Eine von Transparency International und LocalCircles durchgeführte Umfrage hat ergeben, dass ein Einsatz von Bestechungsgeldern immer noch das effizienteste Mittel darstellt, um die Arbeit von Regierungsstellen abzuwickeln. Die Zahl jener Personen, die zugaben, ein Bestechungsgeld bei Behörden erlegt zu haben, lag 2017 bei 45 Prozent. So hat es einen Anstieg der Bestechung um 11 Prozent gegeben. Kommunale Unternehmen, Grundbuchabteilungen wie auch Polizeidienststellen stellen dabei die korruptionsanfälligsten Regierungsstellen dar (IT 11.10.2018).

Der Bericht mit dem Titel India Corruption Survey 2018 besagt, dass 58 Prozent der Bürger angeben, dass ihre Staaten über keine Anti-Korruptions-Helpline verfügen, während bis zu 33 Prozent angaben, dass sie sich nicht über das Vorhandensein einer solchen Hotline in ihren Staaten im Klaren seien (ICS 2018).

Einzelpersonen - oder NGOs im Namen von Einzelpersonen oder Gruppen - können sogenannte Rechtsstreitpetitionen von öffentlichem Interesse ("Public interest litigation petitions") bei jedem Obersten Gericht oder direkt beim Obersten Bundesgericht, dem "Supreme Court" einbringen, um rechtliche Wiedergutmachung für öffentliche Rechtsverletzungen einzufordern. Diese Beschwerden können Verstöße gegen staatliche Aufgaben durch einen Regierungsangestellten oder eine Verletzung von Verfassungsbestimmungen sein. NGOs schätzen diese Anträge sehr, um Regierungsangehörige gegenüber zivilgesellschaftlichen Organisationen für Korruption und Parteilichkeit, zur Rechenschaft zu ziehen (USDOS 20.04.2018).

Nach glaubwürdigen, vertraulichen Schätzungen des Internationalen Komitees des Roten Kreuzes (IKRK) kommt es weiterhin zu systematischer Folter in den Verhörzentren in Jammu und Kaschmir. Für den Zeitraum Januar bis August 2017 beziffert Amnesty International die Zahl der Todesfälle in Haftanstalten auf 894, in Polizeigewahrsam auf 74 (AA 18.09.2018).
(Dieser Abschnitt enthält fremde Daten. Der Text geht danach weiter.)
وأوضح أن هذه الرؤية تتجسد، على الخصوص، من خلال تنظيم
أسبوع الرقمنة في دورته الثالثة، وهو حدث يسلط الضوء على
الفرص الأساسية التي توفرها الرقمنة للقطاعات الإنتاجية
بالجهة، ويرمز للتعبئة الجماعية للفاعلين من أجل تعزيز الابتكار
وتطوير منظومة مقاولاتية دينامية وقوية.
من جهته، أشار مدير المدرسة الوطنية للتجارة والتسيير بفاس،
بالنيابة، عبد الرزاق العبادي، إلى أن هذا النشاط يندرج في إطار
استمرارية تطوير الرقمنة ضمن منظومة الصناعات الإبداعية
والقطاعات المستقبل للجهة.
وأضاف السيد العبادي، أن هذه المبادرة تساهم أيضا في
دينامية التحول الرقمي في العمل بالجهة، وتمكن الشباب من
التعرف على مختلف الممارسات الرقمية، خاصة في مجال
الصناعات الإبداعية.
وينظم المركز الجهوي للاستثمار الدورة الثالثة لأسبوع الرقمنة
Trotz der Trainings für senior police officers bleiben willkürliche Verhaftungen, Folter und erzwungene Geständnisse durch Sicherheitskräfte verbreitet (ÖB 12.2018).
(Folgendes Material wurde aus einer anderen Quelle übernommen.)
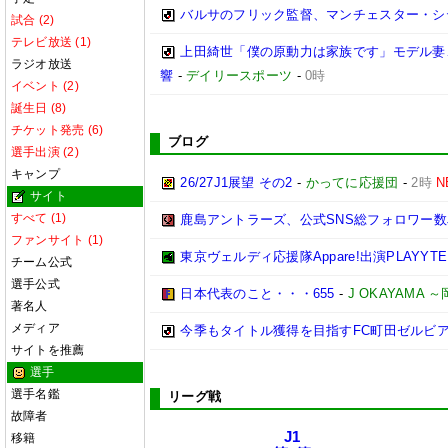
バルサのフリック監督、マンチェスター・シティ
試合 (2)
テレビ放送 (1)
上田綺世「僕の原動力は家族です」モデル妻
ラジオ放送
響
-
デイリースポーツ
-
0時
イベント (2)
誕生日 (8)
チケット発売 (6)
ブログ
選手出演 (2)
キャンプ
26/27J1展望 その2
-
かってに応援団
-
2時
N
サイト
すべて (1)
鹿島アントラーズ、公式SNS総フォロワー数
ファンサイト (1)
東京ヴェルディ応援隊Appare!出演PLAYYTE P
チーム公式
選手公式
日本代表のこと・・・655
-
J OKAYAMA
著名人
メディア
今季もタイトル獲得を目指すFC町田ゼルビ
サイトを推薦
選手
選手名鑑
リーグ戦
故障者
J1
移籍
Es kommt immer wieder zu willkürlichen Übergriffen der Staatsorgane, insbesondere der Polizeikräfte, vor allem gegenüber Häftlingen in Polizeigewahrsam. In einigen Fällen wird von willkürlichen und nicht gemeldeten Verhaftungen berichtet, bei denen dem Verhafteten mitunter ausreichend Wasser und Nahrung vorenthalten werden. Von etlichen Ausnahmen abgesehen, werden gesetzeswidrige Handlungen in diesem Bereich geahndet. Die angerufenen Gerichte haben hierbei in den letzten Jahren verstärkt Verantwortung gezeigt, zumal NGOs und die Presse kritisch über die ihnen bekannt gewordenen Fälle berichten. Auch über Übergriffe der Militärs und der paramilitärischen Gruppen bei ihren Einsätzen im Inneren (vor allem in Jammu und Kaschmir sowie in Indiens Nordosten) berichten Menschenrechtsorganisationen und die Nationale Menschenrechtskommission. Auch diese werden vereinzelt (militär-) gerichtlich geahndet, Prozess und Prozessausgang bleiben allerdings geheim (ÖB 12.2018).